Merci aux habitants de Bourg-de-Péage pour la sincérité de ce Grand Débat. Je continuerai à échanger avec ceux qui le souhaitent, partout sur le territoire.
— Emmanuel Macron (@EmmanuelMacron) January 24, 2019
Retrouvailles avec Gérard Collomb
Gérard Collomb, le maire de Lyon, était assis tout sourire à deux places du président, des retrouvailles officielles pour les deux hommes depuis le départ avec fracas du gouvernement de l’ex-ministre de l’Intérieur, en octobre. Emmanuel Macron « écoute et essaie de répondre aux problèmes », a-t-il assuré.
« Qu’est-ce qu’on veut ? Des monstropoles d’un côté et des communes abandonnées de l’autre ? », a demandé le socialiste Aurélien Ferlay, président des maires ruraux de la Drôme et maire de Moras-en-Valloire, 657 habitants.
« Quand une démocratie est malade, le fascisme vient à son chevet mais ce n’est pas pour prendre de ses nouvelles », a-t-il conclu, convoquant Albert Camus dans la salle Barjavel de la préfecture.
Dehors, un périmètre de sécurité tenait à bonne distance quelques dizaines de « gilets jaunes » mobilisés malgré le vent glacé.
Macron « veut faire un débat citoyen mais il faut qu’il passe par les citoyens.

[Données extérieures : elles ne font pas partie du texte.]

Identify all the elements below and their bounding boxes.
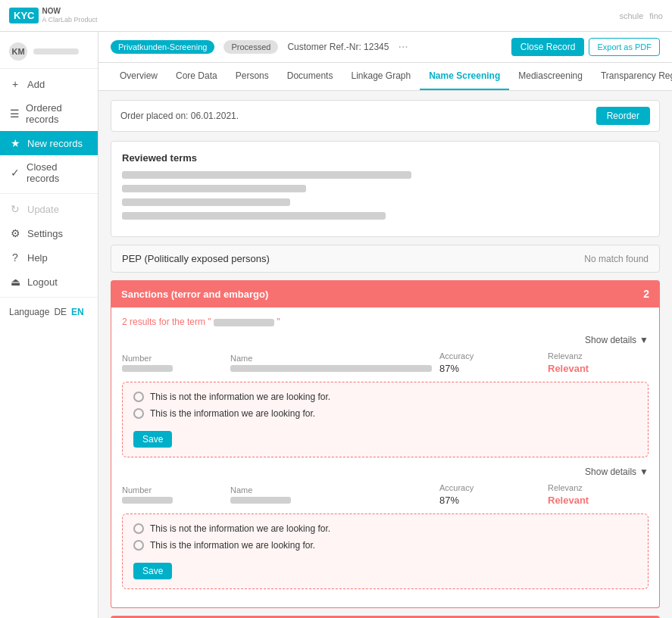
add-icon: + <box>9 78 21 90</box>
sidebar-item-ordered-records[interactable]: ☰ Ordered records <box>0 96 98 131</box>
sidebar-user: KM <box>0 38 98 65</box>
radio-box-1: This is not the information we are looki… <box>122 382 649 457</box>
tab-name-screening[interactable]: Name Screening <box>420 63 509 90</box>
radio-circle-yes-2 <box>133 540 144 551</box>
relevanz-value-1: Relevant <box>548 363 649 374</box>
reviewed-terms-title: Reviewed terms <box>122 152 649 164</box>
record-2-name: Name <box>230 485 432 504</box>
sidebar-item-update[interactable]: ↻ Update <box>0 197 98 221</box>
order-bar: Order placed on: 06.01.2021. Reorder <box>111 100 660 132</box>
show-details-row-1: Show details ▼ <box>122 335 649 345</box>
sanctions-body: 2 results for the term " " Show details … <box>111 307 660 608</box>
save-button-1[interactable]: Save <box>133 431 172 448</box>
tab-linkage-graph[interactable]: Linkage Graph <box>342 63 420 90</box>
tab-documents[interactable]: Documents <box>278 63 342 90</box>
results-suffix: " <box>277 317 280 327</box>
record-2-accuracy: Accuracy 87% <box>439 483 540 506</box>
radio-yes-label-2: This is the information we are looking f… <box>150 540 315 551</box>
reorder-button[interactable]: Reorder <box>596 107 650 125</box>
order-date-text: Order placed on: 06.01.2021. <box>120 111 239 121</box>
sidebar-item-help[interactable]: ? Help <box>0 245 98 270</box>
tab-core-data[interactable]: Core Data <box>167 63 227 90</box>
tab-mediascreening[interactable]: Mediascreening <box>509 63 592 90</box>
sidebar-item-logout-label: Logout <box>27 276 58 288</box>
lang-en[interactable]: EN <box>71 307 84 317</box>
sanctions-header: Sanctions (terror and embargo) 2 <box>111 280 660 307</box>
sidebar-item-new-records[interactable]: ★ New records <box>0 131 98 155</box>
brand-schule: schule <box>619 11 643 20</box>
radio-yes-label-1: This is the information we are looking f… <box>150 408 315 419</box>
radio-box-2: This is not the information we are looki… <box>122 513 649 589</box>
show-details-row-2: Show details ▼ <box>122 467 649 477</box>
topbar: KYC NOW A ClarLab Product schule fino <box>0 0 672 32</box>
record-1-relevanz: Relevanz Relevant <box>548 351 649 374</box>
sidebar-item-help-label: Help <box>27 252 48 264</box>
sidebar-item-add[interactable]: + Add <box>0 72 98 96</box>
sidebar-item-closed-records[interactable]: ✓ Closed records <box>0 155 98 190</box>
record-1-name: Name <box>230 354 432 372</box>
chevron-down-icon-2: ▼ <box>639 467 649 477</box>
save-button-2[interactable]: Save <box>133 563 172 579</box>
sidebar-item-ordered-label: Ordered records <box>26 102 89 125</box>
radio-not-looking-1[interactable]: This is not the information we are looki… <box>133 392 637 402</box>
update-icon: ↻ <box>9 203 21 215</box>
radio-circle-not-1 <box>133 392 144 402</box>
sidebar-item-new-label: New records <box>27 138 83 149</box>
logo-now: NOW <box>42 7 97 16</box>
number-bar-2 <box>122 497 173 504</box>
chevron-down-icon-1: ▼ <box>639 335 649 345</box>
record-header: Privatkunden-Screening Processed Custome… <box>98 32 672 63</box>
export-pdf-button[interactable]: Export as PDF <box>589 38 660 56</box>
kyc-logo: KYC NOW A ClarLab Product <box>9 7 98 24</box>
reviewed-term-bar-2 <box>122 185 306 192</box>
logo-kyc: KYC <box>14 10 34 21</box>
reviewed-terms-section: Reviewed terms <box>111 141 660 237</box>
name-bar-1 <box>230 365 432 372</box>
lang-de[interactable]: DE <box>54 307 67 317</box>
ordered-records-icon: ☰ <box>9 108 20 120</box>
relevanz-value-2: Relevant <box>548 495 649 506</box>
sidebar-item-update-label: Update <box>27 204 59 215</box>
language-switcher: Language DE EN <box>0 301 98 323</box>
sidebar-item-settings-label: Settings <box>27 228 63 239</box>
customer-ref: Customer Ref.-Nr: 12345 <box>287 42 389 52</box>
sanction-record-1: Show details ▼ Number Name <box>122 335 649 457</box>
status-pill: Privatkunden-Screening <box>111 40 214 54</box>
sanctions-section: Sanctions (terror and embargo) 2 2 resul… <box>111 280 660 608</box>
record-2-relevanz: Relevanz Relevant <box>548 483 649 506</box>
sanctions-count: 2 <box>643 288 649 300</box>
sanction-record-2: Show details ▼ Number Name <box>122 467 649 589</box>
logout-icon: ⏏ <box>9 276 21 288</box>
name-bar-2 <box>230 497 291 504</box>
radio-circle-yes-1 <box>133 408 144 419</box>
sidebar-item-add-label: Add <box>27 79 45 90</box>
brand-fino: fino <box>649 11 663 20</box>
sidebar: KM + Add ☰ Ordered records ★ New records… <box>0 32 98 618</box>
pep-title: PEP (Politically exposed persons) <box>122 253 270 264</box>
radio-looking-1[interactable]: This is the information we are looking f… <box>133 408 637 419</box>
sidebar-item-logout[interactable]: ⏏ Logout <box>0 270 98 294</box>
user-badge: KM <box>9 42 27 61</box>
tab-overview[interactable]: Overview <box>111 63 167 90</box>
tab-transparency-register[interactable]: Transparency Register <box>592 63 672 90</box>
radio-looking-2[interactable]: This is the information we are looking f… <box>133 540 637 551</box>
radio-not-looking-2[interactable]: This is not the information we are looki… <box>133 523 637 534</box>
sidebar-item-settings[interactable]: ⚙ Settings <box>0 221 98 245</box>
results-prefix: 2 results for the term " <box>122 317 211 327</box>
header-buttons: Close Record Export as PDF <box>511 38 660 56</box>
record-2-number: Number <box>122 485 223 504</box>
radio-circle-not-2 <box>133 523 144 534</box>
tab-persons[interactable]: Persons <box>227 63 278 90</box>
pep-section: PEP (Politically exposed persons) No mat… <box>111 245 660 273</box>
show-details-button-1[interactable]: Show details ▼ <box>585 335 649 345</box>
show-details-button-2[interactable]: Show details ▼ <box>585 467 649 477</box>
results-term-bar <box>214 319 274 326</box>
more-options[interactable]: ··· <box>398 40 408 54</box>
settings-icon: ⚙ <box>9 227 21 239</box>
close-record-button[interactable]: Close Record <box>511 38 585 56</box>
number-bar-1 <box>122 365 173 372</box>
user-name-bar <box>33 48 79 55</box>
topbar-right: schule fino <box>619 11 663 20</box>
logo-product: A ClarLab Product <box>42 16 97 24</box>
help-icon: ? <box>9 251 21 264</box>
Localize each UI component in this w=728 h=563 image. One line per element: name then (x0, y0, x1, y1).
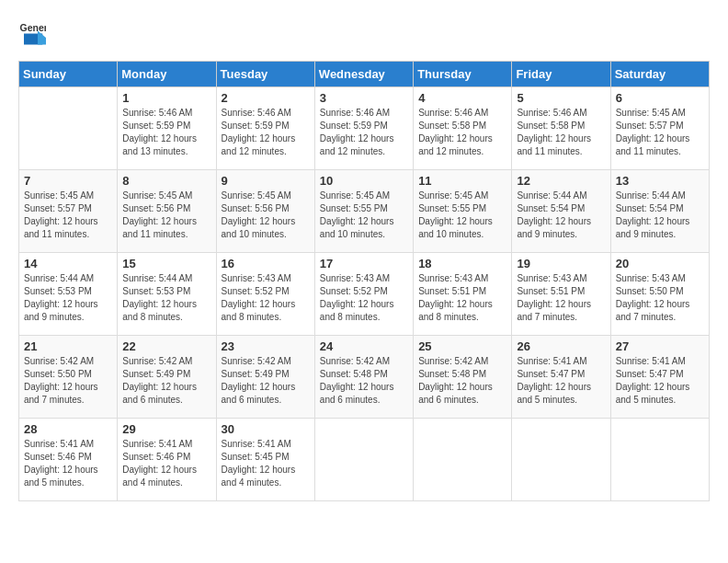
day-detail: Sunrise: 5:43 AM Sunset: 5:52 PM Dayligh… (222, 272, 310, 324)
day-number: 16 (222, 257, 310, 270)
day-header-friday: Friday (512, 62, 610, 87)
day-number: 29 (122, 422, 210, 436)
calendar-cell (414, 419, 512, 501)
calendar-cell: 24Sunrise: 5:42 AM Sunset: 5:48 PM Dayli… (314, 336, 413, 419)
calendar-cell: 26Sunrise: 5:41 AM Sunset: 5:47 PM Dayli… (512, 336, 610, 419)
day-detail: Sunrise: 5:42 AM Sunset: 5:48 PM Dayligh… (418, 355, 506, 407)
day-detail: Sunrise: 5:42 AM Sunset: 5:48 PM Dayligh… (320, 355, 408, 407)
day-number: 25 (418, 339, 506, 353)
day-header-sunday: Sunday (19, 62, 118, 87)
calendar-cell: 4Sunrise: 5:46 AM Sunset: 5:58 PM Daylig… (414, 87, 512, 170)
calendar-cell (512, 419, 610, 501)
calendar-table: SundayMondayTuesdayWednesdayThursdayFrid… (18, 61, 710, 501)
day-number: 27 (616, 339, 704, 353)
day-detail: Sunrise: 5:42 AM Sunset: 5:49 PM Dayligh… (222, 355, 310, 407)
logo-icon: General (18, 18, 46, 46)
day-number: 18 (418, 257, 506, 270)
day-detail: Sunrise: 5:45 AM Sunset: 5:55 PM Dayligh… (320, 190, 408, 241)
day-number: 14 (24, 257, 112, 270)
day-detail: Sunrise: 5:41 AM Sunset: 5:46 PM Dayligh… (122, 438, 210, 489)
svg-marker-2 (38, 31, 46, 45)
day-detail: Sunrise: 5:44 AM Sunset: 5:54 PM Dayligh… (616, 190, 704, 241)
calendar-cell: 10Sunrise: 5:45 AM Sunset: 5:55 PM Dayli… (314, 170, 413, 253)
day-number: 12 (517, 174, 605, 188)
calendar-week-row: 1Sunrise: 5:46 AM Sunset: 5:59 PM Daylig… (19, 87, 710, 170)
calendar-cell: 16Sunrise: 5:43 AM Sunset: 5:52 PM Dayli… (216, 253, 314, 336)
calendar-cell: 17Sunrise: 5:43 AM Sunset: 5:52 PM Dayli… (314, 253, 413, 336)
day-number: 13 (616, 174, 704, 188)
day-detail: Sunrise: 5:45 AM Sunset: 5:57 PM Dayligh… (24, 190, 112, 241)
day-header-wednesday: Wednesday (314, 62, 413, 87)
day-number: 17 (320, 257, 408, 270)
day-detail: Sunrise: 5:44 AM Sunset: 5:54 PM Dayligh… (517, 190, 605, 241)
calendar-week-row: 28Sunrise: 5:41 AM Sunset: 5:46 PM Dayli… (19, 419, 710, 501)
calendar-cell (610, 419, 709, 501)
logo: General (18, 18, 50, 46)
day-detail: Sunrise: 5:46 AM Sunset: 5:58 PM Dayligh… (418, 107, 506, 158)
calendar-header-row: SundayMondayTuesdayWednesdayThursdayFrid… (19, 62, 710, 87)
calendar-cell: 30Sunrise: 5:41 AM Sunset: 5:45 PM Dayli… (216, 419, 314, 501)
calendar-cell: 11Sunrise: 5:45 AM Sunset: 5:55 PM Dayli… (414, 170, 512, 253)
day-detail: Sunrise: 5:43 AM Sunset: 5:52 PM Dayligh… (320, 272, 408, 324)
day-number: 22 (122, 339, 210, 353)
calendar-cell: 22Sunrise: 5:42 AM Sunset: 5:49 PM Dayli… (118, 336, 216, 419)
calendar-cell (314, 419, 413, 501)
day-detail: Sunrise: 5:43 AM Sunset: 5:51 PM Dayligh… (418, 272, 506, 324)
day-number: 21 (24, 339, 112, 353)
day-header-tuesday: Tuesday (216, 62, 314, 87)
calendar-cell: 18Sunrise: 5:43 AM Sunset: 5:51 PM Dayli… (414, 253, 512, 336)
day-detail: Sunrise: 5:42 AM Sunset: 5:50 PM Dayligh… (24, 355, 112, 407)
calendar-cell: 9Sunrise: 5:45 AM Sunset: 5:56 PM Daylig… (216, 170, 314, 253)
calendar-cell: 15Sunrise: 5:44 AM Sunset: 5:53 PM Dayli… (118, 253, 216, 336)
day-detail: Sunrise: 5:44 AM Sunset: 5:53 PM Dayligh… (24, 272, 112, 324)
calendar-cell: 14Sunrise: 5:44 AM Sunset: 5:53 PM Dayli… (19, 253, 118, 336)
day-number: 19 (517, 257, 605, 270)
day-detail: Sunrise: 5:43 AM Sunset: 5:50 PM Dayligh… (616, 272, 704, 324)
day-detail: Sunrise: 5:41 AM Sunset: 5:45 PM Dayligh… (222, 438, 310, 489)
day-detail: Sunrise: 5:46 AM Sunset: 5:59 PM Dayligh… (222, 107, 310, 158)
calendar-cell: 13Sunrise: 5:44 AM Sunset: 5:54 PM Dayli… (610, 170, 709, 253)
day-detail: Sunrise: 5:46 AM Sunset: 5:59 PM Dayligh… (122, 107, 210, 158)
calendar-cell: 29Sunrise: 5:41 AM Sunset: 5:46 PM Dayli… (118, 419, 216, 501)
calendar-cell: 19Sunrise: 5:43 AM Sunset: 5:51 PM Dayli… (512, 253, 610, 336)
day-header-monday: Monday (118, 62, 216, 87)
svg-text:General: General (20, 22, 47, 33)
calendar-week-row: 7Sunrise: 5:45 AM Sunset: 5:57 PM Daylig… (19, 170, 710, 253)
day-number: 26 (517, 339, 605, 353)
day-detail: Sunrise: 5:44 AM Sunset: 5:53 PM Dayligh… (122, 272, 210, 324)
calendar-cell: 20Sunrise: 5:43 AM Sunset: 5:50 PM Dayli… (610, 253, 709, 336)
day-number: 20 (616, 257, 704, 270)
day-detail: Sunrise: 5:45 AM Sunset: 5:55 PM Dayligh… (418, 190, 506, 241)
calendar-cell (19, 87, 118, 170)
page-header: General (18, 18, 710, 46)
day-number: 7 (24, 174, 112, 188)
day-number: 9 (222, 174, 310, 188)
day-number: 28 (24, 422, 112, 436)
day-number: 5 (517, 91, 605, 105)
calendar-cell: 1Sunrise: 5:46 AM Sunset: 5:59 PM Daylig… (118, 87, 216, 170)
day-number: 1 (122, 91, 210, 105)
day-header-thursday: Thursday (414, 62, 512, 87)
day-number: 8 (122, 174, 210, 188)
calendar-cell: 2Sunrise: 5:46 AM Sunset: 5:59 PM Daylig… (216, 87, 314, 170)
day-detail: Sunrise: 5:41 AM Sunset: 5:47 PM Dayligh… (616, 355, 704, 407)
calendar-cell: 12Sunrise: 5:44 AM Sunset: 5:54 PM Dayli… (512, 170, 610, 253)
day-detail: Sunrise: 5:46 AM Sunset: 5:59 PM Dayligh… (320, 107, 408, 158)
calendar-cell: 25Sunrise: 5:42 AM Sunset: 5:48 PM Dayli… (414, 336, 512, 419)
day-detail: Sunrise: 5:45 AM Sunset: 5:57 PM Dayligh… (616, 107, 704, 158)
day-number: 11 (418, 174, 506, 188)
calendar-body: 1Sunrise: 5:46 AM Sunset: 5:59 PM Daylig… (19, 87, 710, 501)
day-detail: Sunrise: 5:42 AM Sunset: 5:49 PM Dayligh… (122, 355, 210, 407)
day-number: 2 (222, 91, 310, 105)
day-number: 30 (222, 422, 310, 436)
calendar-week-row: 14Sunrise: 5:44 AM Sunset: 5:53 PM Dayli… (19, 253, 710, 336)
calendar-cell: 23Sunrise: 5:42 AM Sunset: 5:49 PM Dayli… (216, 336, 314, 419)
day-detail: Sunrise: 5:41 AM Sunset: 5:47 PM Dayligh… (517, 355, 605, 407)
calendar-cell: 21Sunrise: 5:42 AM Sunset: 5:50 PM Dayli… (19, 336, 118, 419)
calendar-cell: 8Sunrise: 5:45 AM Sunset: 5:56 PM Daylig… (118, 170, 216, 253)
day-number: 3 (320, 91, 408, 105)
day-header-saturday: Saturday (610, 62, 709, 87)
day-detail: Sunrise: 5:45 AM Sunset: 5:56 PM Dayligh… (122, 190, 210, 241)
calendar-cell: 27Sunrise: 5:41 AM Sunset: 5:47 PM Dayli… (610, 336, 709, 419)
day-detail: Sunrise: 5:43 AM Sunset: 5:51 PM Dayligh… (517, 272, 605, 324)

On ne peut pas s’approcher, on est contrôlés. On ne passe pas si on a un +gilet jaune+ », déplorait notamment derrière un des cordons de CRS Dominique Roux, artisan de 47 ans résidant à Etoile-sur-Rhône.
« C’est difficile de parler aux 66 millions de Français en même temps », a fait valoir Gérard Collomb, prônant la multiplication de réunions avec élus et associations.